Conference: ICLR2026
OpenReview: https://openreview.net/forum?id=c21yqwf02V
Code: https://github.com/aeolusguan/DispViT
Area: 3D Vision / Stereo Matching
Keywords: Stereo disparity estimation, single-stream ViT, direct regression, stereo tokenization, relative position encoding

TL;DR

DispViT discards the "cost volume construction + iterative refinement" paradigm dominated by the stereo matching field for decades. It utilizes a single-stream ViT to tokenize left and right images into a single sequence for direct disparity regression. Supported by lightweight designs like shift-embedding tokenizer, asymmetric initialization, probabilistic disparity parameterization, and disparity-aware RoPE, it achieves SOTA accuracy on benchmarks like Scene Flow. It is significantly more robust and faster in ambiguous scenarios such as occlusion, reflection, and transparency.

Background & Motivation

Background: Deep stereo disparity estimation has long been dominated by the "matching-centric" paradigm. Mainstream approaches (GC-Net, PSMNet, RAFT-Stereo, IGEV, etc.) first extract features for left and right views separately, then explicitly establish pixel-level correspondence—either by constructing 3D/4D cost volumes aggregated by 3D convolutions or by using recurrent decoders to iteratively refine disparity in multi-scale correlation spaces.

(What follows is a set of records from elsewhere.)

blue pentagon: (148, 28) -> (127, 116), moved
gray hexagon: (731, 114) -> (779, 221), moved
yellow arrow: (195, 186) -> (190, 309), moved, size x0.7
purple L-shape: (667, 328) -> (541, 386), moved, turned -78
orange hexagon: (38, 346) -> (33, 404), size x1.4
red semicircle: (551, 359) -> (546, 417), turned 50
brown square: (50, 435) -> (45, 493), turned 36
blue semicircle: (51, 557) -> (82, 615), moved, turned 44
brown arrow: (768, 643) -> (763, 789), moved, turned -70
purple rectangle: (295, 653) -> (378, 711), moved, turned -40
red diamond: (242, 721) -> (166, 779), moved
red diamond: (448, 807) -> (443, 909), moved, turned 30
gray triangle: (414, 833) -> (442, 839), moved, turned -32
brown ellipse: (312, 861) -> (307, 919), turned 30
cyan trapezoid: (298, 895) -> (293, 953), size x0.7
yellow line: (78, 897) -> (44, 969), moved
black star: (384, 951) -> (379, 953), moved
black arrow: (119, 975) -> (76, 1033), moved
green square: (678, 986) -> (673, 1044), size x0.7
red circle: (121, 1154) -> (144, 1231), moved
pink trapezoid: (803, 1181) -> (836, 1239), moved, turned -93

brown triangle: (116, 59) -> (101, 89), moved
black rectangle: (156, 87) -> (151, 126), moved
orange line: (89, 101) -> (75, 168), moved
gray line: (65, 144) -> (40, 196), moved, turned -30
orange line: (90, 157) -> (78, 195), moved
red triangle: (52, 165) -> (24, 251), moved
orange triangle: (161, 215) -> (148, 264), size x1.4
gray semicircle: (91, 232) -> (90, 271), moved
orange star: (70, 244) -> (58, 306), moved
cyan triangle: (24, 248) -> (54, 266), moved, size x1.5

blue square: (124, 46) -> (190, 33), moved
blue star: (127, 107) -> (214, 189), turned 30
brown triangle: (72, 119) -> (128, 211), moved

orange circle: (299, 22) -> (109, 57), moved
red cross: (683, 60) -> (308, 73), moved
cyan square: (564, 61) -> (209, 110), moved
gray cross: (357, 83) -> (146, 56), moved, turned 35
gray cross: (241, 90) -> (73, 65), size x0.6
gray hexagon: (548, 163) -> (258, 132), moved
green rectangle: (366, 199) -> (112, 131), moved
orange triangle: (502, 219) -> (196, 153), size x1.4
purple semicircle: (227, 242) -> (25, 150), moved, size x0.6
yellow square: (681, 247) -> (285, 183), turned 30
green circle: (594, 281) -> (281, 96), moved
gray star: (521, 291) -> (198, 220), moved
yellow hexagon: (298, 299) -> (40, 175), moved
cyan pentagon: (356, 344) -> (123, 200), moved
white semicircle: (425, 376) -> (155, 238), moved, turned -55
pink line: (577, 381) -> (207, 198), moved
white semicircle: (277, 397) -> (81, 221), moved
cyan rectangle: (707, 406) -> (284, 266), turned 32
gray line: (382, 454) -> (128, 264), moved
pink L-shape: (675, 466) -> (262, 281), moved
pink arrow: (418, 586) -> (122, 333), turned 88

Limitations of Prior Work: Matching itself is ill-posed in visually ambiguous scenes. When encountering transparency, occlusion, repetitive textures, or non-Lambertian surfaces (reflections), reliable correspondences cannot be found between the left and right views, leading to incorrect matches. Worse, these errors are difficult to recover via subsequent local refinement, making the entire pipeline most fragile in scenarios where robustness is most needed.

Key Challenge: The root of the problem lies in the "explicit matching" action itself—as long as pixel-level correlation search is performed, incorrect correspondences in ambiguous regions are unavoidable. Recent hybrid methods (DEFOM-Stereo, Monster, BridgeDepth) have hinted at a solution: they use monocular depth regression to initialize iterative refinement. Monocular regression naturally does not depend on matching and is thus immune to ambiguity, significantly enhancing robustness. This suggests that "regression" is more resistant to ambiguity than "matching."

Goal: Can we simply eliminate the matching stage and regress disparity directly from binocular input? This requires solving two sub-problems: (1) how to tokenize left and right images for ViT input such that a single-stream network can effectively reason about binocular geometry; (2) how to ensure that "direct regression"—traditionally considered ill-posed—is trained stably with sufficient accuracy.

Key Insight: The global attention of ViT is already powerful in geometric regression tasks like monocular depth and feed-forward 3D reconstruction. However, in stereo networks, ViT has only been used as a feature extractor within matching pipelines; its potential for "direct disparity regression" remains untapped. Early attempts like DispNetS tried concatenating left and right images along the channel dimension for CNN regression. While the idea was elegant, it was limited by the local receptive field of convolutions, failing to handle large disparities and complex global contexts. ViT's global attention perfectly fills this gap.

Core Idea: Replace "cost volume + iterative matching" with a single-stream ViT for direct disparity regression, reformulating stereo matching as a holistic regression problem. The single-stream backbone provides a strong initial disparity, followed by a lightweight refinement module for details.

Method

Overall Architecture

Given a rectified binocular pair \((I_L, I_R) \in \mathbb{R}^{H\times W\times 3}\), the goal is to predict the left-view disparity map \(D \in \mathbb{R}^{H\times W}\). DispViT formulates the process as \(\hat{D}_0 = \text{DPT}\big(\Phi \circ \mathcal{T}(I_L, I_R)\big)\): first, a stereo tokenizer \(\mathcal{T}\) merges binocular inputs into a single token sequence; then, a single-stream ViT \(\Phi\) with disparity-aware RoPE performs global reasoning; finally, a DPT head fuses multi-scale features to regress the initial disparity \(\hat{D}_0\), which is sharpened into the final \(\hat{D}\) by a lightweight refinement module.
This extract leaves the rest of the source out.